*** Opening Data in this exercise ***
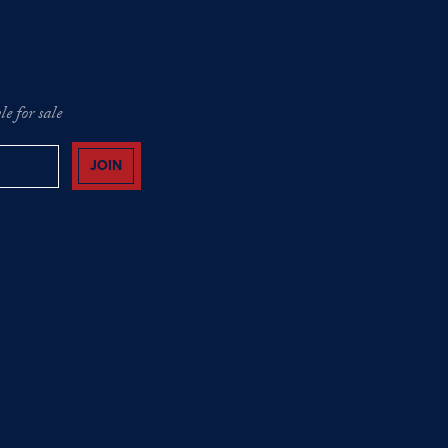
e for sale
JOIN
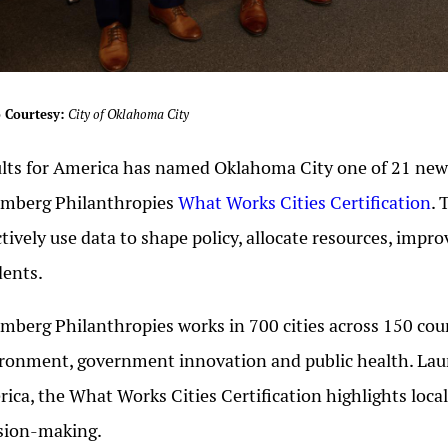
 Courtesy:
City of Oklahoma City
lts for America has named Oklahoma City one of 21 new c
omberg Philanthropies
What Works Cities Certification
. 
ctively use data to shape policy, allocate resources, imp
dents.
mberg Philanthropies works in 700 cities across 150 count
ronment, government innovation and public health. Laun
ica, the What Works Cities Certification highlights loc
sion-making.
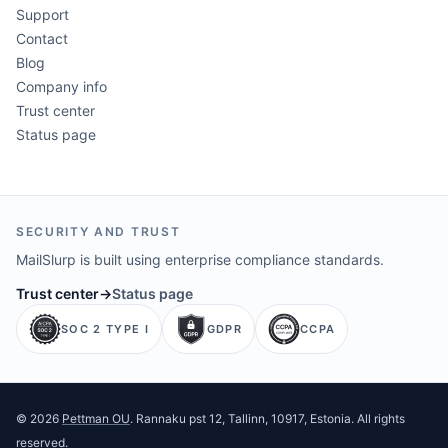
Support
Contact
Blog
Company info
Trust center
Status page
SECURITY AND TRUST
MailSlurp is built using enterprise compliance standards.
Trust center
→
Status page
SOC 2 TYPE I
GDPR
CCPA
©
2026
Pettman OU
. Rannaku pst 12, Tallinn, 10917, Estonia. All rights
reserved.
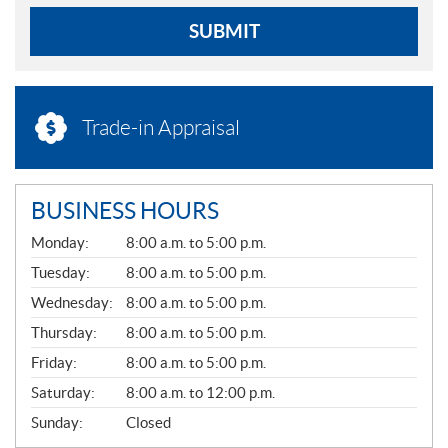
SUBMIT
Trade-in Appraisal
BUSINESS HOURS
G
Monday:
8:00 a.m. to 5:00 p.m.
E
N
Tuesday:
8:00 a.m. to 5:00 p.m.
E
Wednesday:
8:00 a.m. to 5:00 p.m.
R
A
Thursday:
8:00 a.m. to 5:00 p.m.
L
Friday:
8:00 a.m. to 5:00 p.m.
Saturday:
8:00 a.m. to 12:00 p.m.
Sunday:
Closed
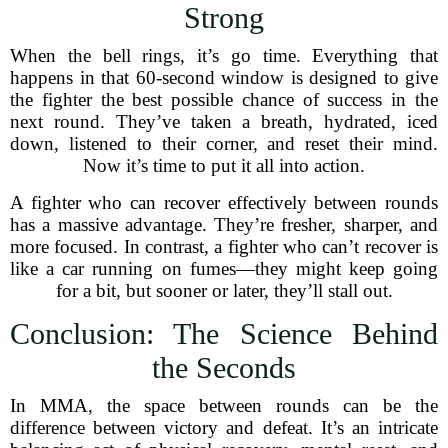
Strong
When the bell rings, it’s go time. Everything that
happens in that 60-second window is designed to give
the fighter the best possible chance of success in the
next round. They’ve taken a breath, hydrated, iced
down, listened to their corner, and reset their mind.
Now it’s time to put it all into action.
A fighter who can recover effectively between rounds
has a massive advantage. They’re fresher, sharper, and
more focused. In contrast, a fighter who can’t recover is
like a car running on fumes—they might keep going
for a bit, but sooner or later, they’ll stall out.
Conclusion: The Science Behind
the Seconds
In MMA, the space between rounds can be the
difference between victory and defeat. It’s an intricate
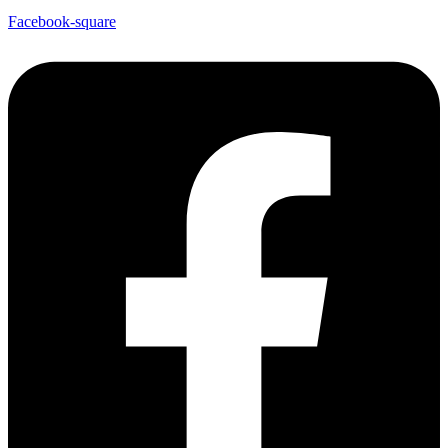
Facebook-square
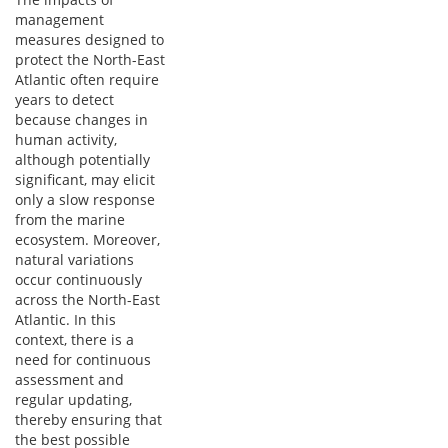
management
measures designed to
protect the North-East
Atlantic often require
years to detect
because changes in
human activity,
although potentially
significant, may elicit
only a slow response
from the marine
ecosystem. Moreover,
natural variations
occur continuously
across the North-East
Atlantic. In this
context, there is a
need for continuous
assessment and
regular updating,
thereby ensuring that
the best possible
*** Closing Data in this exercise ***
Your goal.
From the records, determine the number of lines holding the word "recover", and state that number only.

Result of this exercise.
2